The impact of FTX’s collapse was much bigger than expected. The hack that followed suit disrupted the market as well. While the details behind the hack remain uncertain, the stolen funds were being moved. Over the last couple of days, huge amounts of funds from the stolen $447 million were on the move. Further persisting this pattern, the hacker went on to move some more funds.
As per recent data from Etherscan, within a period of 4:11 to 4:17 PM UTC a whopping 180,000 ETH was moved. The hacker split this across 12 wallets that were newly created. Each of these wallets received a total of 15,000 ETH.
As seen in the above image, all the wallets entailed a total amount of $199.3 million together.
This move certainly seemed to have confused the entire ecosystem. Several were speculating that the FTX hacker was trying to confuse the investigators that were overseeing the hack. A few others assumed that the hacker could be employing a mixing service sometime soon.
Just yesterday, the hacker transferred 15,000 ETH worth $16 million to a brand new address. This was later converted into 684.6 renBTC, an ERC-20 version of Bitcoin. Throughout last week, the hacker exchanged 400 billion Shiba Inu [SHIB] for 2,346 Ethereum [ETH]. Following this, the hacker converted the same to $48.2 million worth of DAI and $41 million worth of Binance Coin [BNB] was converted into ETH.
Community reaches out to FTX hacker
An array of theories about the hack have been coming to light. While some believe it’s an inside job, a few others suggest that the government urged Sam Bankman-Fried to do it. Amidst this, several Ethereum users were seen urging the hacker to share the funds with them.

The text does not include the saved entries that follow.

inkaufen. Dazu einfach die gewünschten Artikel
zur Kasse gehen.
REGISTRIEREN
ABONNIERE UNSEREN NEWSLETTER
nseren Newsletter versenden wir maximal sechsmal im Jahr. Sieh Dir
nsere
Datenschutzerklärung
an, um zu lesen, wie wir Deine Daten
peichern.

One user registered in the Ethereum Name Service [ENS] domain sent about 12 transactions of 0.0001 ETH into the hacker’s wallet along with a message.
The above message reads,
“Please send me 100k~, I have medical bills to pay and visit the USA this coming December. I can’t walk properly and have aggressive muscle issues. Please help! I lost most of my money on FTX.”
Another user sent about 0.000001 Ether around 21 times in order to grab this hacker’s attention. While the community witnessed the unfolding of the whole FTX fiasco, the hack was garnering immense attention as well.